Another example in this regard is the shattered relationship between urbanization and growth. The typical belief, based of hard data and consistent evidence for most of the industrialized countries was that urbanization leads to growth (GDP growth). However, data collected between 1990 to 2017 for Burundi, the Central African Republic (CAR), the Democratic Republic of the Congo, Liberia, and Zimbabwe showed that as these “more urbanized, average incomes have fallen instead of risen.” Imagine the surprise that the policymakers bred in the school of thought that urbanization fuels growth, would have got when they did not see their dreams being realized. They surely made their policy recommendations based on data from other countries and years of research showing data that supports this notion. What they missed out on was perhaps that in countries like CAR, urbanization “happened because of “pull factors” such as better livelihoods in cities. Rather, it has happened because of “push factors”, where people have fled to cities to escape the violence in the countryside.” It never unleashed the productive factors typically associated with economic growth.

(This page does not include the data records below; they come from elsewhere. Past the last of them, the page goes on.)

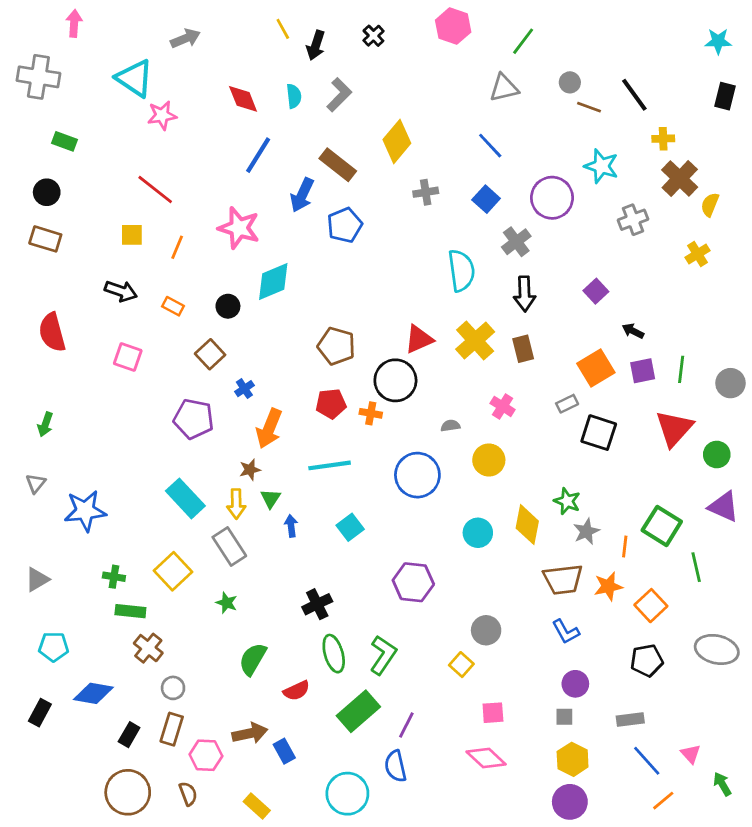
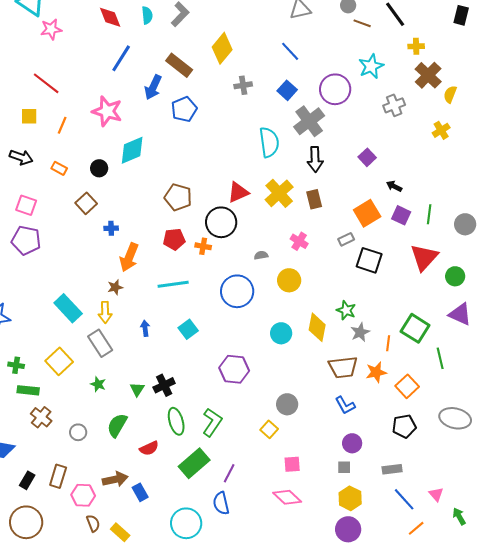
cyan star: (601, 166) -> (371, 66), turned 30
gray cross: (516, 242) -> (309, 121), size x1.4
purple square: (643, 371) -> (401, 215), turned 36
blue cross: (244, 389) -> (111, 228), turned 32
purple pentagon: (194, 419) -> (26, 240), moved
green triangle: (271, 498) -> (137, 389), moved
gray circle: (173, 688) -> (78, 432), moved
brown semicircle: (188, 794) -> (93, 523), moved

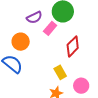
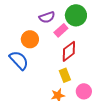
red diamond: (73, 46) -> (69, 51), moved

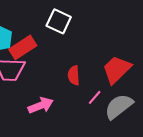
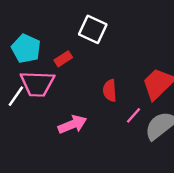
red rectangle: (23, 47) -> (63, 59), moved, size x0.6

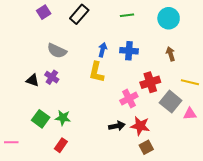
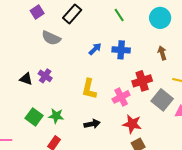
green line: (127, 15) -> (119, 15), turned 64
blue arrow: (103, 50) -> (95, 49), turned 32
gray semicircle: (57, 51) -> (51, 38), moved
yellow L-shape: (96, 72) -> (89, 89), moved
black arrow: (117, 126) -> (92, 124), moved

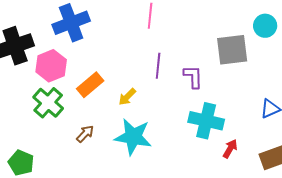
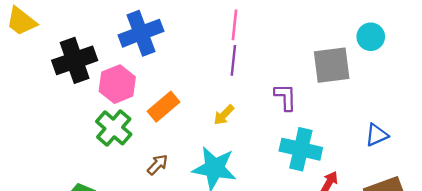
purple line: (158, 66) -> (233, 60), moved
yellow arrow: (127, 97) -> (224, 115), moved

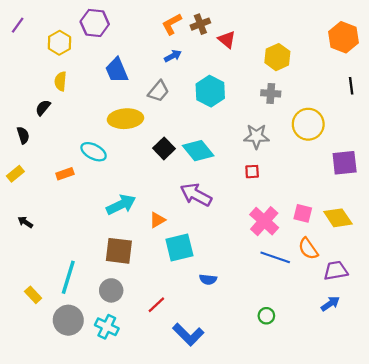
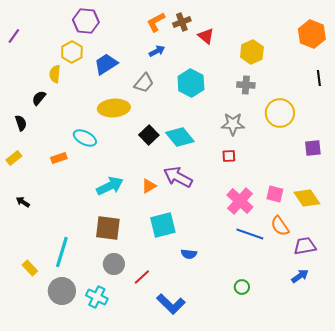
purple line: (18, 25) -> (14, 36), moved
yellow hexagon: (59, 43) -> (72, 52), moved
blue trapezoid: (117, 70) -> (106, 64), turned 80
purple square: (345, 163) -> (313, 148), size x0.7
orange triangle: (157, 220) -> (149, 186), moved
gray circle: (111, 290) -> (114, 264), moved

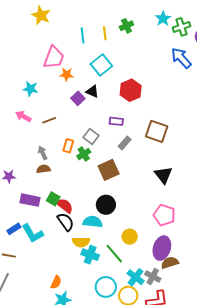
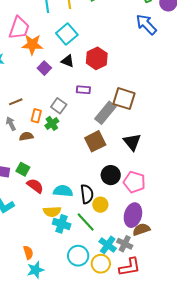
orange star: (67, 74) -> (32, 45), size x1.5
black triangle: (92, 91) -> (68, 61), moved
brown line: (49, 120) -> (16, 102), moved
gray rectangle: (125, 143) -> (105, 113), moved, size x1.6
brown semicircle: (43, 169) -> (26, 136), moved
brown square: (109, 170) -> (95, 141), moved
black circle: (106, 205) -> (111, 175), moved
red semicircle: (65, 206) -> (35, 186), moved
black semicircle: (66, 222) -> (87, 194), moved, turned 30
orange semicircle: (56, 282) -> (28, 253), turned -40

Despite this, guess what most policymakers in various countries would argue? That urbanization leads to growth. It is the same phenomenon as the mirage or the two circles. For some, the mind may be told that it is not water, but it looks like water to the eyes. Or that the two circles may not look equal in size to the eyes even if the person has been logically demonstrated that they are in fact of equal size. Some people adhere to the logical demonstrations, while most rely on the specious veracity of their sensory inputs. The same goes for data and evidence.
Just like the capacity of making visual distinctions that enables us to survive, but can also be lethally misleading; data and evidence is important for effective policymaking but can lead to misjudgements, mis-perceptions, and miscalculations if we rely on evidence uncritically.